Senate Dem blasts Trump on cyber readiness

The top Democrat on the Senate Energy and Natural Resources Committee took aim at the Trump administration for what she called "inexcusable negligence" of the nation's cybersecurity needs.

In a statement released Aug. 28, Sen. Maria Cantwell (D-Wash.) said the administration ignored warnings from her and others in the lead-up to the sudden resignations last week of eight members of the National Infrastructure Advisory Council.

"For months I have repeatedly raised concerns about President Trump's lack of action with respect to preventing catastrophic cyberattacks against our country, and I have received zero response from the president," Cantwell said.

She referenced two letters she sent to the White House in March and June asking officials to direct the Energy Department to conduct an analysis of Russia's ability to conduct a cyberattack against the nation's energy infrastructure.

"We are deeply concerned that your administration has not backed up a verbal commitment prioritizing cybersecurity of energy networks and fighting cyber aggression with any meaningful action," Cantwell wrote in her June 22 letter.

In her Aug. 28 statement, she also pointed to the NIAC officials' letter of resignation, which alleges that the administration was not "attentive to the pressing national security matters within the NIAC's purview."

"Hopefully, this will be the wakeup call this administration needs to do their jobs and protect our country," Cantwell said.

Among those resigning from the board were former General Services Administration chief Dan Tangherlini, former U.S. Chief Data Scientist DJ Patil and Christy Goldfuss, who served as chairwoman of the Council on Environmental Quality under President Barack Obama.

Created by President George W. Bush in the wake of the 2001 terrorist attacks, NIAC advises the White House on security issues related to the nation's cyber and physical infrastructure. On Aug. 22, the council held a meeting during which officials warned that the nation was in a "pre-9/11 moment" with regard to protecting critical infrastructure from a cyberattack.

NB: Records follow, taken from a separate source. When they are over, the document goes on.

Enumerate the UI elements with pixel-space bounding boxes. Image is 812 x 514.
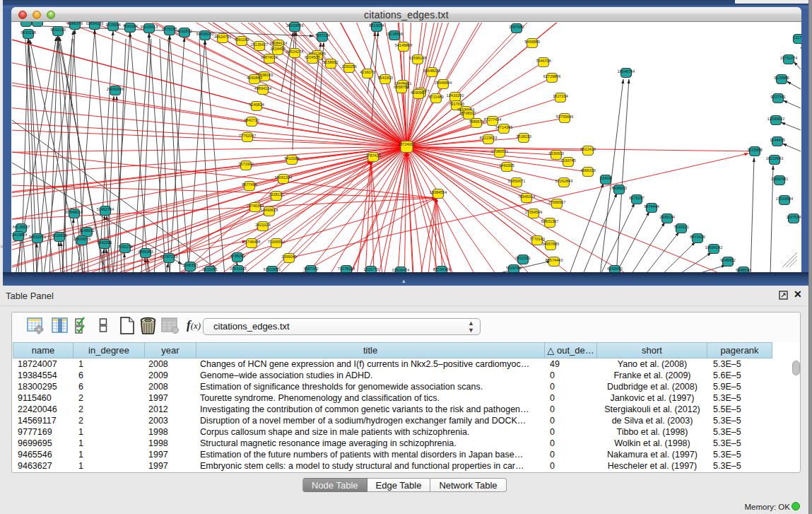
svg-text:29946804: 29946804 [435,81,452,85]
svg-text:15751074: 15751074 [780,56,797,60]
svg-text:9413186: 9413186 [284,156,299,160]
svg-text:6690967: 6690967 [411,90,425,95]
svg-text:97848018: 97848018 [66,210,83,214]
svg-text:7917693: 7917693 [449,102,464,106]
svg-text:37631165: 37631165 [230,267,247,271]
svg-text:1824493: 1824493 [270,47,285,51]
svg-text:6658760: 6658760 [394,85,408,89]
svg-text:3158692: 3158692 [323,60,338,64]
svg-text:8148932: 8148932 [79,228,94,233]
svg-text:13692991: 13692991 [771,177,788,181]
svg-text:7816184: 7816184 [122,24,137,28]
svg-text:2260256: 2260256 [341,64,356,69]
svg-text:19384554: 19384554 [430,190,447,194]
svg-text:98084124: 98084124 [270,41,287,45]
svg-text:6204505: 6204505 [305,55,319,59]
svg-text:25135427: 25135427 [251,42,268,47]
svg-text:2328120: 2328120 [269,192,283,197]
svg-text:0812191: 0812191 [515,256,530,260]
svg-text:53755646: 53755646 [556,115,573,119]
svg-text:76945314: 76945314 [518,194,535,199]
svg-text:1167534: 1167534 [786,215,801,219]
svg-text:5240824: 5240824 [249,103,264,107]
svg-text:12093832: 12093832 [767,117,784,121]
svg-text:4738299: 4738299 [230,254,245,258]
svg-text:11173: 11173 [794,35,801,40]
svg-text:9129986: 9129986 [774,76,789,80]
svg-text:0433218: 0433218 [20,30,35,35]
svg-text:37996507: 37996507 [548,200,565,204]
svg-text:65787133: 65787133 [160,255,177,259]
svg-text:7889579: 7889579 [469,119,483,124]
svg-text:10654142: 10654142 [705,245,722,250]
svg-text:8677496: 8677496 [242,182,257,187]
svg-text:7543303: 7543303 [377,76,392,80]
svg-text:02606474: 02606474 [392,268,409,272]
svg-text:8813054: 8813054 [369,23,384,28]
svg-text:34957885: 34957885 [542,242,559,246]
svg-text:5098393: 5098393 [182,263,197,267]
svg-text:34714345: 34714345 [495,125,512,129]
svg-text:61595148: 61595148 [409,56,426,60]
svg-text:4216073: 4216073 [360,70,375,74]
svg-text:54145868: 54145868 [395,43,412,47]
svg-text:8708317: 8708317 [461,111,476,115]
svg-text:2421024: 2421024 [255,223,270,227]
svg-text:5009788: 5009788 [506,266,521,270]
svg-text:64139537: 64139537 [13,225,30,229]
svg-text:7193745: 7193745 [560,158,575,163]
svg-text:1399049: 1399049 [281,255,296,259]
svg-text:73178108: 73178108 [338,267,355,271]
svg-text:57262849: 57262849 [555,179,572,183]
svg-text:5466889: 5466889 [524,40,539,44]
svg-text:3518233: 3518233 [516,134,531,139]
svg-text:7182278: 7182278 [117,245,132,249]
svg-text:4966319: 4966319 [580,168,595,173]
svg-text:28809570: 28809570 [73,237,90,241]
svg-text:2935134: 2935134 [659,215,674,219]
svg-text:1226916: 1226916 [52,233,66,238]
svg-text:6179197: 6179197 [629,196,644,200]
svg-text:8471626: 8471626 [690,235,705,239]
svg-text:8938923: 8938923 [611,186,626,190]
svg-text:96532871: 96532871 [29,235,46,239]
svg-text:3387262: 3387262 [303,267,318,271]
svg-text:17080531: 17080531 [491,149,508,153]
svg-text:7991183: 7991183 [234,37,249,42]
svg-text:80831367: 80831367 [541,219,558,223]
svg-text:0330923: 0330923 [548,151,563,156]
svg-text:7632621: 7632621 [673,225,688,229]
svg-text:7357224: 7357224 [314,33,329,37]
svg-text:8721489: 8721489 [428,95,443,99]
svg-text:1671902: 1671902 [238,162,253,166]
svg-text:62729806: 62729806 [543,74,560,78]
svg-text:27354549: 27354549 [525,210,542,214]
svg-text:7770143: 7770143 [529,237,544,241]
svg-text:9474444: 9474444 [644,204,659,209]
svg-text:02654235: 02654235 [86,22,103,25]
svg-text:3215958: 3215958 [747,148,762,152]
svg-text:00524278: 00524278 [286,49,303,54]
svg-text:5430391: 5430391 [97,240,112,245]
svg-text:7346706: 7346706 [536,59,551,63]
svg-text:4060883: 4060883 [247,76,261,80]
svg-text:1031051: 1031051 [202,267,217,271]
svg-text:9227341: 9227341 [770,95,785,99]
svg-text:8386379: 8386379 [67,22,82,25]
svg-text:16409: 16409 [600,176,611,180]
svg-text:9912419: 9912419 [580,147,595,151]
svg-text:9600133: 9600133 [50,28,65,32]
svg-text:9245652: 9245652 [720,258,735,262]
svg-text:67010651: 67010651 [264,267,281,271]
svg-text:0842710: 0842710 [244,118,259,122]
svg-text:29053346: 29053346 [107,87,124,91]
svg-text:99091334: 99091334 [275,175,292,180]
svg-text:17016504: 17016504 [776,197,793,201]
svg-text:1326773: 1326773 [363,267,378,271]
svg-text:2087682: 2087682 [509,25,524,29]
svg-text:72423884: 72423884 [11,233,27,237]
svg-text:1615594: 1615594 [105,23,120,27]
svg-text:34874016: 34874016 [261,55,278,59]
svg-text:1627204: 1627204 [553,94,567,98]
svg-text:6193990: 6193990 [607,267,622,271]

After that meeting, eight of the 28 members resigned, citing President Donald Trump's remarks following the violent protests in Charlottesville, Va., and "insufficient attention" to the nation's infrastructure security needs.

Gregory Touhill, who served as deputy assistant secretary for cybersecurity operations and programs at the Department of Homeland Security and then U.S. chief information security officer during the Obama administration, said the resignations give the Trump administration an opportunity to reshape the council's composition and mission.

He said he has learned that "you can effect more change from the inside than you can from the outside, so I'm hopeful that more folks will volunteer to contribute, serve and bring best practices from the private sector into the public sector," said Touhill, now president of Cyxtera's Federal Group.

The Trump administration has called for a unified cybersecurity strategy, and the president signed an executive order on May 11 directing the nation's top law enforcement and intelligence agencies to identify weaknesses in critical infrastructure cybersecurity.

It also requires DHS and the Commerce Department to produce a report on how to "promote appropriate market transparency of cybersecurity risk management practices by critical infrastructure entities, with a focus on publicly traded critical infrastructure entities."